Jumping spiders are one of the most common types of spiders. While there are thousands of species of jumping spiders, only 300 are native to the United States. Jumping spiders are not dangerous to humans, even if you get bitten by one.
Typically, a jumping spider will only bite when it’s being crushed or threatened. According to the University of California Davis, these bites are considered less severe than a bee sting, and may result in a small, mosquito-bite-sized welt (that is, if you have any symptoms at all).
However, if you have an allergy to jumping spider venom — or if the spider that bites you is not a jumping spider after all — these bites can cause health concerns.
This article will cover the basics of how to treat a jumping spider bite, and when you should call a doctor about this type of insect bite.
If you’ve been bitten by any type of spider, it’s important to stay calm. Try to remember any details about what the spider looked like, such as the:
- stripes or markings
If the spider is crushed or killed after it bites you, take a photo of the spider that you can reference later. For example, according to Washington State University, Phidippus audax is a common type of jumping spider also called an “orchard spider.” The animal often has an orange and white spot on its abdomen.
Other types of jumping spiders may have stripes of white or black on their abdomens. You won’t typically find a jumping spider in a web. They prefer to hunt by springing forward off their hind legs to capture insects. You may see a jumping spider hanging by a single strand of silk thread.
If you’re fairly confident that the spider that your bite comes from is a jumping spider, you can most likely treat the bite at home. Here’s what to do:
- Wash the spider bite with soap and water.
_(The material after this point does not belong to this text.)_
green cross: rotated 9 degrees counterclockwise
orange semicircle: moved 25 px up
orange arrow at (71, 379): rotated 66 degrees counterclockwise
This will prevent any bacteria from crossing your skin barrier and make an infection less likely later on.
- If you feel a burning sensation at the site of the spider bite, apply a cool compress (such as a wet washcloth) to the bite. This should help with symptoms of swelling and redness or discoloration.
- You may also want to apply a topical antibiotic ointment to the area of the bite if a welt appears.
You may want to try other home remedies for the bite if the above first aid steps don’t help, such as an antihistamine cream or a topical analgesic.
If your spider bite symptoms don’t subside or become more severe over a span of 24 to 48 hours, seek medical attention.
In these situations, the most likely scenarios are:
- you’re having an allergic reaction to the spider bite
- you have a bite from a different type of spider
Call a doctor immediately if you experience any of these symptoms after a spider bite:
- nausea and vomiting
- rashes spreading past the initial welt
- a blister that is purple or red
- difficulty breathing
- increased heart rate
- fever or chills
- increased blood pressure
- swollen lymph glands
Jumping spiders are not dangerous to humans. In most cases, they will not bite unless they feel they’re in mortal danger.
Even if they do bite, they most likely won’t puncture your skin. And even if they puncture your skin, it’s very, very rare that you’ll have a severe reaction. Unless, of course, you have an allergy to jumping spiders or the spider is a different kind of spider altogether.
Keep an eye on your symptoms after a spider bite, and treat with first aid to prevent infection. Remember that spider bites can sometimes take longer to heal than other types of insect bites.
If you start to have symptoms of an allergic or severe reaction, contact a doctor and seek emergency medical attention if you need it.